Entry for 7 November 2009:
Barony Hall is another one of those converted churches, a beautiful late Victorian gothic revival structure made of the luminous red sandstone that is so characteristic of Glasgow. The University of Strathclyde uses it for ceremonial events, such as graduations.
Many people were unhappy when it was decided last year to stop holding Education Faculty graduations in the Francis Tombs Hall on the Jordanhill Campus. It was traditional, familiar, and if the weather was nice, people could spill out onto the well-tended grounds of the campus. (It was also right next to my office, which I could therefore use to put on my cap, gown and hood.) All these things are true, but graduation in Barony felt much grander. As we processed into the old cathedral-style church, like some large and highly dressed choir, the place was packed with people. We took our places in what used to the sanctuary of the church, and looked out at the people assembled. The sun was shining through the stained glass windows at the back (east end) of the hall: Graduates filled the transept to our right and the front rows; behind them, their families and friends were packed in – including four of our part time tutors. They were there to support the students they’d nurtured through the intensity of the last years’ Fulltime and Monday Part-time counselling diploma courses.

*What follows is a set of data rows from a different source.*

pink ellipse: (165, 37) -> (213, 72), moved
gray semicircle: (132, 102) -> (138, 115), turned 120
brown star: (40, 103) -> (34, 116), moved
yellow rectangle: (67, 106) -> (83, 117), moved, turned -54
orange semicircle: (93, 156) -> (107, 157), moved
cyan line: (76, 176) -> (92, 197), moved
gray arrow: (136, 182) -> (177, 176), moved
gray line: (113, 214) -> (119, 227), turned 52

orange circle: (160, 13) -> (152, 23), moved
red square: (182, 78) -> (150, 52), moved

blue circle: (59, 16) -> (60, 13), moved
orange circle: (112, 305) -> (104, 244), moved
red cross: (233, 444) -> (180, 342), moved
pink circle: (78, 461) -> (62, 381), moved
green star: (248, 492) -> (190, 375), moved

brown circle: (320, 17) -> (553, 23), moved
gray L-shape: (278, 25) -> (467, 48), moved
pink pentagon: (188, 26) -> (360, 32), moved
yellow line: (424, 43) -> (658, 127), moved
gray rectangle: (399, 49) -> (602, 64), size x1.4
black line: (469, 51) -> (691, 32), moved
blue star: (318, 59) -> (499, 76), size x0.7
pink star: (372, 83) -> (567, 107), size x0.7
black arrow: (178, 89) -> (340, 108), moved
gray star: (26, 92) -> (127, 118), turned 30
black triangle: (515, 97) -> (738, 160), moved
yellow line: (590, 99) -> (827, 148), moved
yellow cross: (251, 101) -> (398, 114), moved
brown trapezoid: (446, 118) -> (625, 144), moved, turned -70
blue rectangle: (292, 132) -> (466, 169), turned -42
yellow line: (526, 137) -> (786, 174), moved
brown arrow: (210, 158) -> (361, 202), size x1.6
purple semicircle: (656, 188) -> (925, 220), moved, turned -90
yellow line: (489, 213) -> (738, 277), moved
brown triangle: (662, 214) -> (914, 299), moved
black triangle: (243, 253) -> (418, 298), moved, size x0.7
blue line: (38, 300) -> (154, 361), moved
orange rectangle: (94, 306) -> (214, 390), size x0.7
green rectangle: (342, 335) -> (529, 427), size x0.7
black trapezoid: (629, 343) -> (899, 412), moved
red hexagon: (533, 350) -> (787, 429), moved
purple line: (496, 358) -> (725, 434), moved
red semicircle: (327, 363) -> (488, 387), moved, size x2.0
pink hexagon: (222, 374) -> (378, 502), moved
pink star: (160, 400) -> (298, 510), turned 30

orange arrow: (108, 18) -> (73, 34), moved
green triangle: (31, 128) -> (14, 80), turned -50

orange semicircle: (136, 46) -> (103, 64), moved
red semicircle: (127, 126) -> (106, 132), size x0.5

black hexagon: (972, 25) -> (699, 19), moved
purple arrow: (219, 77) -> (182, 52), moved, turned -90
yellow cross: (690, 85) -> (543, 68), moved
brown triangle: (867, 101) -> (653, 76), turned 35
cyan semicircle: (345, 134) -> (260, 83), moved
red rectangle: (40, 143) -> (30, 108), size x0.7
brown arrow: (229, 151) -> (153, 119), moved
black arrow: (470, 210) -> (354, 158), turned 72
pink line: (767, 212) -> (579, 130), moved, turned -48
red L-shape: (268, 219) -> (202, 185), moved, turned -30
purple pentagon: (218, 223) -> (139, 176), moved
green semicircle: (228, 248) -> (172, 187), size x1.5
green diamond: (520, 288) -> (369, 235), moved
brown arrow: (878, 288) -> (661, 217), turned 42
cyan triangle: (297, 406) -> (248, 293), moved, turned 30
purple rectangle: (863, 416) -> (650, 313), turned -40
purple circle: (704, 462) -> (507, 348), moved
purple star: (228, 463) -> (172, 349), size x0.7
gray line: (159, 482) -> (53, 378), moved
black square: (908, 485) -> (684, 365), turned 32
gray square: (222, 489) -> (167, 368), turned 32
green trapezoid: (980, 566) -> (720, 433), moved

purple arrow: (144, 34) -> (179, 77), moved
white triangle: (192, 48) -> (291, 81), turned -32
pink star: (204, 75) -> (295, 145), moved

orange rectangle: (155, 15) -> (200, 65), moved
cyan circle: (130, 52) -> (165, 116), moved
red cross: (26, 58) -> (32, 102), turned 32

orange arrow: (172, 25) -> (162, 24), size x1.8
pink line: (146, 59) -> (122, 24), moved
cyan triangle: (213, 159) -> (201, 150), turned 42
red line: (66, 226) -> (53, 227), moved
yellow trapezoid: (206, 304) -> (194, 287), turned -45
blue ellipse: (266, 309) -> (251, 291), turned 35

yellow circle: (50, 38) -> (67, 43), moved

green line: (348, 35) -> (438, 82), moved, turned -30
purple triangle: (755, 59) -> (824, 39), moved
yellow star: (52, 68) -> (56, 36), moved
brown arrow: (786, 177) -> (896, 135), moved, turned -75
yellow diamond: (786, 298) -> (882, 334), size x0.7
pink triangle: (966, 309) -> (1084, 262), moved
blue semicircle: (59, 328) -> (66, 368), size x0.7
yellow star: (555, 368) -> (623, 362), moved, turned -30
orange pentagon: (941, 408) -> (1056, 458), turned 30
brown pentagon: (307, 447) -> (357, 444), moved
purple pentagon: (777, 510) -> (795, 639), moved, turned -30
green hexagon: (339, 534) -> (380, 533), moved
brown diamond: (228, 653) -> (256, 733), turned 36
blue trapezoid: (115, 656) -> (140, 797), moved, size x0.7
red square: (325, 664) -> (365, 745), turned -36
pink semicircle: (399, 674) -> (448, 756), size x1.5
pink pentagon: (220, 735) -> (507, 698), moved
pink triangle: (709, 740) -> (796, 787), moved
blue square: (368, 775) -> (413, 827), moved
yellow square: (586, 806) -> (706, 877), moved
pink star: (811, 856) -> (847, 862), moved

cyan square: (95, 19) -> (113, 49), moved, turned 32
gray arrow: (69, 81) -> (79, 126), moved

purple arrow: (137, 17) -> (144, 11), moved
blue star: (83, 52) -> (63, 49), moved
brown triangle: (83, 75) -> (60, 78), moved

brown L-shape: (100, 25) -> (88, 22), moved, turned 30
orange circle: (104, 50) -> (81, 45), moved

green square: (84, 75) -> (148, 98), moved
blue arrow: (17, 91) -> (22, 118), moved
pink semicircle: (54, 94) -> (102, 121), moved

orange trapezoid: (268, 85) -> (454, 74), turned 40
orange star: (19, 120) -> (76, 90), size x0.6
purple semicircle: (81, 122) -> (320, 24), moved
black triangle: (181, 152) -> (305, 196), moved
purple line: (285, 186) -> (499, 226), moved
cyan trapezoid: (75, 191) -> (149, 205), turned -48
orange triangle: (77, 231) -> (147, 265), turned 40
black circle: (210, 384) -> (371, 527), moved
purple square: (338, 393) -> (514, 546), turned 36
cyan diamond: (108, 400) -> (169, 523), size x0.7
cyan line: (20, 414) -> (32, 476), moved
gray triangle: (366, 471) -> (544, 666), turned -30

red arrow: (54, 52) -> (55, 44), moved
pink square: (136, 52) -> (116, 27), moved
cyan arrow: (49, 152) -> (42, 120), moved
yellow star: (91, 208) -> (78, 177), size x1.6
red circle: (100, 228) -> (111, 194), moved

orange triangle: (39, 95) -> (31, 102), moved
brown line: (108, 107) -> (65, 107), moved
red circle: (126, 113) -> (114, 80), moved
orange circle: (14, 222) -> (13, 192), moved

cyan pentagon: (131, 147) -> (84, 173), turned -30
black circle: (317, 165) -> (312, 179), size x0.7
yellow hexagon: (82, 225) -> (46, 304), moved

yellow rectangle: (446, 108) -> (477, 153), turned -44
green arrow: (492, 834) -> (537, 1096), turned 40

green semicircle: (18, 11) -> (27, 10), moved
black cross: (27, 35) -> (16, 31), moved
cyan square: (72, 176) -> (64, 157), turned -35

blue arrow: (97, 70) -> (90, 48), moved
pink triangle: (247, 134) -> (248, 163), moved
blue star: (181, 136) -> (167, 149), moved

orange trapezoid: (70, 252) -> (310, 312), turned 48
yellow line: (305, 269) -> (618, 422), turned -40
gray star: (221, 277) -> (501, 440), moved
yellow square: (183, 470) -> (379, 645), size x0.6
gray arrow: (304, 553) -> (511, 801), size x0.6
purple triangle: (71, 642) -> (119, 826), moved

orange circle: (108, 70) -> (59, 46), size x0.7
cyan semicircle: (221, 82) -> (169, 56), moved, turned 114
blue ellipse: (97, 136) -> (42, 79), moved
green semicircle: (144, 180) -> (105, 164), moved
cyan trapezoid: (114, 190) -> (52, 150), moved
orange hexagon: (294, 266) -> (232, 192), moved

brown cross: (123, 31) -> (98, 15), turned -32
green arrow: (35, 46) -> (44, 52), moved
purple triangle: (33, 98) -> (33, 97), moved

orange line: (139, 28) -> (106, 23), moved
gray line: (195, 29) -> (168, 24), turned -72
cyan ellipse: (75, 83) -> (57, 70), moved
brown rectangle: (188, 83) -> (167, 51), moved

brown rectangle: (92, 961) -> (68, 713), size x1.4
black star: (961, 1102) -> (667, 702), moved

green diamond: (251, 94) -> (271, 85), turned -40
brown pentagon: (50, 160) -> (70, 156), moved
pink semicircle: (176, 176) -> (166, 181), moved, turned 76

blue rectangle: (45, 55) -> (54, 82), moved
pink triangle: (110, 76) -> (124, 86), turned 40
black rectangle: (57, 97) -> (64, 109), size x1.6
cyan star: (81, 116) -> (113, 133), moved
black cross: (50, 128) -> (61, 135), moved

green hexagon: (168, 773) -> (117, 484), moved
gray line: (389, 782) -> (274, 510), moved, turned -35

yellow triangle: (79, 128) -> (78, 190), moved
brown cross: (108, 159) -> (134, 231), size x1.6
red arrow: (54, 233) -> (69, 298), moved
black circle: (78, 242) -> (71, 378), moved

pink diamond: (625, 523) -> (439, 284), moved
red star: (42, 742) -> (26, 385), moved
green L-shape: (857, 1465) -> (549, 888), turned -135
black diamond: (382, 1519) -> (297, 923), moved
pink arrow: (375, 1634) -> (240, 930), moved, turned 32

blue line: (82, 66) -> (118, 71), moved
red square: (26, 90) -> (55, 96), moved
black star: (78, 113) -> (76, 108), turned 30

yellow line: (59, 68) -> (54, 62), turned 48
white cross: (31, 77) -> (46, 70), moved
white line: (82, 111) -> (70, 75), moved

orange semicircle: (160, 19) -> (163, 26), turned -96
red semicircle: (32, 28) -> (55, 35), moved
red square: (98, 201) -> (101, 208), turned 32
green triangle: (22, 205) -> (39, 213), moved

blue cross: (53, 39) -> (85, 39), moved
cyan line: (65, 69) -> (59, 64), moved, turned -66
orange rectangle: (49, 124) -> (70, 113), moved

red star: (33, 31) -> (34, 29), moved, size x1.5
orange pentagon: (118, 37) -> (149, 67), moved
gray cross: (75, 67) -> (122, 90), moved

It was a magnificent scene, easily beating the sports arena/football field/commercial hall settings favoured by American universities and high schools, or even the auditorium we’d been having graduations in at Jordanhill.
Scottish graduations apparently value efficiency along with pomp and ritual: There was a grand marshal wielding the Official Mace, but there was no invocation or closing benediction. The platform party was not introduced and the parents, spouses, siblings, spouses, children and grandchildren of the graduates were not thanked. There was no long, often boring speech from a visiting dignitary with little or no connection to the University. Instead, there was a very brief greeting from the Deputy Principal of the university, Ann Hughes, and then the Dean began reading the names of the graduates as they trooped across the front of the platform. First, they knelt or bowed before the Deputy Principal, who capped them: That is, she placed her cap on their head for a moment, symbolically transferring her wisdom and authority to them. Then they were hooded and congratulated. All told, there were about 125 graduates at the ceremony. Once this was finished, the Deputy Principal gave a short speech congratulating the graduates and enumerating the recent accomplishments of the Faculty of Education. When she mentioned the Counselling Unit’s getting the Charlotte and Karl Buehler Award from APA’s Division of Humanistic Psychology, the counselling unit graduates, seated to our left in the transept, spontaneously burst into applause. Then the Deputy Principal finished her talk, invited everyone to the reception across the street in the Lord Hope Building, and that was it. The bagpiper started playing and led us out of the Hall. Forty-five minutes.
At the reception, I went around looking for students to congratulate, taking pictures of them and having pictures taken with them. They were all beaming. They been through a lot, personally, professionally, emotionally, as well as academically, and felt deservedly proud. I feel proud of them also.